→ HOW TO COMPLETE THIS TASK
Retype each entry exactly.

######

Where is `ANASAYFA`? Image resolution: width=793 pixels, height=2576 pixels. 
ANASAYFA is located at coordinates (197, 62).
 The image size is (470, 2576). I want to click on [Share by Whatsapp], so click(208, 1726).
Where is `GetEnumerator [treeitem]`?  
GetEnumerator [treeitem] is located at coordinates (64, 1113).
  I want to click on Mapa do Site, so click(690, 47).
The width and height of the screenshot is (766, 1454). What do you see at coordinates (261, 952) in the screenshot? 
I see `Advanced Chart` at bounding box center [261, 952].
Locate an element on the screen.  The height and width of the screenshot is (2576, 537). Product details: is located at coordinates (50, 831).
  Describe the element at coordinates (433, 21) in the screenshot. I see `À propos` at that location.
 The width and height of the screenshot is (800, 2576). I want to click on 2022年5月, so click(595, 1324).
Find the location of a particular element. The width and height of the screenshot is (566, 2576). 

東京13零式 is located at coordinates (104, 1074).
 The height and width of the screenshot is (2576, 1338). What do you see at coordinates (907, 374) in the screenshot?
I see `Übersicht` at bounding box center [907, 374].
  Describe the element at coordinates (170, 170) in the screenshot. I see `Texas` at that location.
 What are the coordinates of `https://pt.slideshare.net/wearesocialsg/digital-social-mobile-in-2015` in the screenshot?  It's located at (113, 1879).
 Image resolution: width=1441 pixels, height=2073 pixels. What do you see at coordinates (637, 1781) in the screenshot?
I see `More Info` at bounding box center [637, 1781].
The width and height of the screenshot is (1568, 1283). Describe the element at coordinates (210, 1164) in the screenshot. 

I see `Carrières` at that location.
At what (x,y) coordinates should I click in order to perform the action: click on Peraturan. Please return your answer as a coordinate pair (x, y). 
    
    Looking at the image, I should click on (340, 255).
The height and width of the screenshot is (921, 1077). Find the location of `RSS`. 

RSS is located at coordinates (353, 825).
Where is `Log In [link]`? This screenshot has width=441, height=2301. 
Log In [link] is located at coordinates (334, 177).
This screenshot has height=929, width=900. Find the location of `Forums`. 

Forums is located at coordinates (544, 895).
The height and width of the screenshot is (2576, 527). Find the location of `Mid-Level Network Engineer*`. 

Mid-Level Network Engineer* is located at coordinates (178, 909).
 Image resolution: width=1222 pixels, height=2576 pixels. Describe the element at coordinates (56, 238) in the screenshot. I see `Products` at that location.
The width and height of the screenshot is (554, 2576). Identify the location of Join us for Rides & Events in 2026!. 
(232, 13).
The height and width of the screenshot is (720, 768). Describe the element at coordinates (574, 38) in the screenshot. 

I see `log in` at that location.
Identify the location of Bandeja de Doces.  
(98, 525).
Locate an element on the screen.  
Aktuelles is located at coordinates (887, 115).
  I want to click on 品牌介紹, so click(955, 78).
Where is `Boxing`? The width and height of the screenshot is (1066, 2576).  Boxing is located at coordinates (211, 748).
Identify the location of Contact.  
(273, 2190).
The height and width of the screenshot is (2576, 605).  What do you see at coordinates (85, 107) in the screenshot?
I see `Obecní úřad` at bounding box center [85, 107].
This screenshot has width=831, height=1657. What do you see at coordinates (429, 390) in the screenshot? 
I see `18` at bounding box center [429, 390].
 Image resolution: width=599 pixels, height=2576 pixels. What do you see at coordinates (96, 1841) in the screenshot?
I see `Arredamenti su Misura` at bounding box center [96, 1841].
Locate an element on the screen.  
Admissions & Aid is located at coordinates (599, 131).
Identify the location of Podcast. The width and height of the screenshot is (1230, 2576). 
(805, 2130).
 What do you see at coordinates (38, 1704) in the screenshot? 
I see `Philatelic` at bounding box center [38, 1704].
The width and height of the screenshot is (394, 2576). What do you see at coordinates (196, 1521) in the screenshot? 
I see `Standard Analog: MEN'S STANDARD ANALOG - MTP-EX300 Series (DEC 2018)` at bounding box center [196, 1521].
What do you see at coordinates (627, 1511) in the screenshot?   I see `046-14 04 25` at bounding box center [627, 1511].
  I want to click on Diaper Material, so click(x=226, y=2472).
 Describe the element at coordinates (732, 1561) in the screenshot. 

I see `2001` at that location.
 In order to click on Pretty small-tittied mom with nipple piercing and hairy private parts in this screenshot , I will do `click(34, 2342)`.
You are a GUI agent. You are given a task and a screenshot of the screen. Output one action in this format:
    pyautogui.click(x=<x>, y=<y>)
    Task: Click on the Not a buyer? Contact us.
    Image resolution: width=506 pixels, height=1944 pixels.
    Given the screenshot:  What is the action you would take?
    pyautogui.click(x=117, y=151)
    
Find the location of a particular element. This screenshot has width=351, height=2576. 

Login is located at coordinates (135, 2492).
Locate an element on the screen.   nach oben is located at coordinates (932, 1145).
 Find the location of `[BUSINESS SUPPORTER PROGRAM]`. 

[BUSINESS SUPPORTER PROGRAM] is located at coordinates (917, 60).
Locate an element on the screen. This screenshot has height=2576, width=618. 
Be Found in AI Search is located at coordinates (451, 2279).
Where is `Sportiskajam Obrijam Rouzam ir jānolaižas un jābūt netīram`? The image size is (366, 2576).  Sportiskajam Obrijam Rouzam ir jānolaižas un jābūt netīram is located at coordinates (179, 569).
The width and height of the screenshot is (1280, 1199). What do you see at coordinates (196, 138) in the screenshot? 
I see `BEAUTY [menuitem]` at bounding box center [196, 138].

######

→ FINISHED EXERCISE
Where is `ANASAYFA`? Image resolution: width=793 pixels, height=2576 pixels. 
ANASAYFA is located at coordinates (197, 62).
 The image size is (470, 2576). I want to click on [Share by Whatsapp], so click(208, 1726).
Where is `GetEnumerator [treeitem]`?  
GetEnumerator [treeitem] is located at coordinates (64, 1113).
  I want to click on Mapa do Site, so click(690, 47).
The width and height of the screenshot is (766, 1454). What do you see at coordinates (261, 952) in the screenshot? 
I see `Advanced Chart` at bounding box center [261, 952].
Locate an element on the screen.  The height and width of the screenshot is (2576, 537). Product details: is located at coordinates (50, 831).
  Describe the element at coordinates (433, 21) in the screenshot. I see `À propos` at that location.
 The width and height of the screenshot is (800, 2576). I want to click on 2022年5月, so click(595, 1324).
Find the location of a particular element. The width and height of the screenshot is (566, 2576). 

東京13零式 is located at coordinates (104, 1074).
 The height and width of the screenshot is (2576, 1338). What do you see at coordinates (907, 374) in the screenshot?
I see `Übersicht` at bounding box center [907, 374].
  Describe the element at coordinates (170, 170) in the screenshot. I see `Texas` at that location.
 What are the coordinates of `https://pt.slideshare.net/wearesocialsg/digital-social-mobile-in-2015` in the screenshot?  It's located at (113, 1879).
 Image resolution: width=1441 pixels, height=2073 pixels. What do you see at coordinates (637, 1781) in the screenshot?
I see `More Info` at bounding box center [637, 1781].
The width and height of the screenshot is (1568, 1283). Describe the element at coordinates (210, 1164) in the screenshot. 

I see `Carrières` at that location.
At what (x,y) coordinates should I click in order to perform the action: click on Peraturan. Please return your answer as a coordinate pair (x, y). 
    
    Looking at the image, I should click on (340, 255).
The height and width of the screenshot is (921, 1077). Find the location of `RSS`. 

RSS is located at coordinates (353, 825).
Where is `Log In [link]`? This screenshot has width=441, height=2301. 
Log In [link] is located at coordinates (334, 177).
This screenshot has height=929, width=900. Find the location of `Forums`. 

Forums is located at coordinates (544, 895).
The height and width of the screenshot is (2576, 527). Find the location of `Mid-Level Network Engineer*`. 

Mid-Level Network Engineer* is located at coordinates (178, 909).
 Image resolution: width=1222 pixels, height=2576 pixels. Describe the element at coordinates (56, 238) in the screenshot. I see `Products` at that location.
The width and height of the screenshot is (554, 2576). Identify the location of Join us for Rides & Events in 2026!. 
(232, 13).
The height and width of the screenshot is (720, 768). Describe the element at coordinates (574, 38) in the screenshot. 

I see `log in` at that location.
Identify the location of Bandeja de Doces.  
(98, 525).
Locate an element on the screen.  
Aktuelles is located at coordinates (887, 115).
  I want to click on 品牌介紹, so click(955, 78).
Where is `Boxing`? The width and height of the screenshot is (1066, 2576).  Boxing is located at coordinates (211, 748).
Identify the location of Contact.  
(273, 2190).
The height and width of the screenshot is (2576, 605).  What do you see at coordinates (85, 107) in the screenshot?
I see `Obecní úřad` at bounding box center [85, 107].
This screenshot has width=831, height=1657. What do you see at coordinates (429, 390) in the screenshot? 
I see `18` at bounding box center [429, 390].
 Image resolution: width=599 pixels, height=2576 pixels. What do you see at coordinates (96, 1841) in the screenshot?
I see `Arredamenti su Misura` at bounding box center [96, 1841].
Locate an element on the screen.  
Admissions & Aid is located at coordinates (599, 131).
Identify the location of Podcast. The width and height of the screenshot is (1230, 2576). 
(805, 2130).
 What do you see at coordinates (38, 1704) in the screenshot? 
I see `Philatelic` at bounding box center [38, 1704].
The width and height of the screenshot is (394, 2576). What do you see at coordinates (196, 1521) in the screenshot? 
I see `Standard Analog: MEN'S STANDARD ANALOG - MTP-EX300 Series (DEC 2018)` at bounding box center [196, 1521].
What do you see at coordinates (627, 1511) in the screenshot?   I see `046-14 04 25` at bounding box center [627, 1511].
  I want to click on Diaper Material, so click(x=226, y=2472).
 Describe the element at coordinates (732, 1561) in the screenshot. 

I see `2001` at that location.
 In order to click on Pretty small-tittied mom with nipple piercing and hairy private parts in this screenshot , I will do `click(34, 2342)`.
You are a GUI agent. You are given a task and a screenshot of the screen. Output one action in this format:
    pyautogui.click(x=<x>, y=<y>)
    Task: Click on the Not a buyer? Contact us.
    Image resolution: width=506 pixels, height=1944 pixels.
    Given the screenshot:  What is the action you would take?
    pyautogui.click(x=117, y=151)
    
Find the location of a particular element. This screenshot has width=351, height=2576. 

Login is located at coordinates (135, 2492).
Locate an element on the screen.   nach oben is located at coordinates (932, 1145).
 Find the location of `[BUSINESS SUPPORTER PROGRAM]`. 

[BUSINESS SUPPORTER PROGRAM] is located at coordinates (917, 60).
Locate an element on the screen. This screenshot has height=2576, width=618. 
Be Found in AI Search is located at coordinates (451, 2279).
Where is `Sportiskajam Obrijam Rouzam ir jānolaižas un jābūt netīram`? The image size is (366, 2576).  Sportiskajam Obrijam Rouzam ir jānolaižas un jābūt netīram is located at coordinates (179, 569).
The width and height of the screenshot is (1280, 1199). What do you see at coordinates (196, 138) in the screenshot? 
I see `BEAUTY [menuitem]` at bounding box center [196, 138].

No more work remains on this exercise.